*Required work*
Restate the whole of the data below word for word, skipping the images.

*Data excerpts*
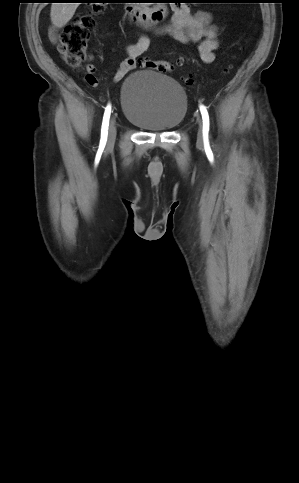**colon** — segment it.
Returning a JSON list of instances; mask_svg holds the SVG:
<instances>
[{"label": "colon", "mask_w": 299, "mask_h": 483, "mask_svg": "<svg viewBox=\"0 0 299 483\" xmlns=\"http://www.w3.org/2000/svg\"><path fill=\"white\" fill-rule=\"evenodd\" d=\"M101 3V2H95ZM94 11H100L102 4H95ZM95 26V20L90 14H84L68 23L61 34L59 42V52L61 53L66 65L72 69H80L86 60L88 41L91 31ZM178 61L176 65H180ZM143 68L155 70L161 73L172 72L175 64L166 60H151L143 58L140 60ZM86 82L94 85L97 79L91 73L86 75ZM186 83L191 84L193 80L190 77L185 79Z\"/></svg>", "instance_id": "colon-1"}]
</instances>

*Expected answer*
**colon** — segment it.
Returning a JSON list of instances; mask_svg holds the SVG:
<instances>
[{"label": "colon", "mask_w": 299, "mask_h": 483, "mask_svg": "<svg viewBox=\"0 0 299 483\" xmlns=\"http://www.w3.org/2000/svg\"><path fill=\"white\" fill-rule=\"evenodd\" d=\"M101 3V2H95ZM94 11H100L102 4H95ZM95 26V20L90 14H84L68 23L61 34L59 42V52L61 53L66 65L72 69H80L86 60L88 41L91 31ZM178 61L176 65H180ZM143 68L155 70L161 73L172 72L175 64L166 60H151L143 58L140 60ZM86 82L94 85L97 79L91 73L86 75ZM186 83L191 84L193 80L190 77L185 79Z\"/></svg>", "instance_id": "colon-1"}]
</instances>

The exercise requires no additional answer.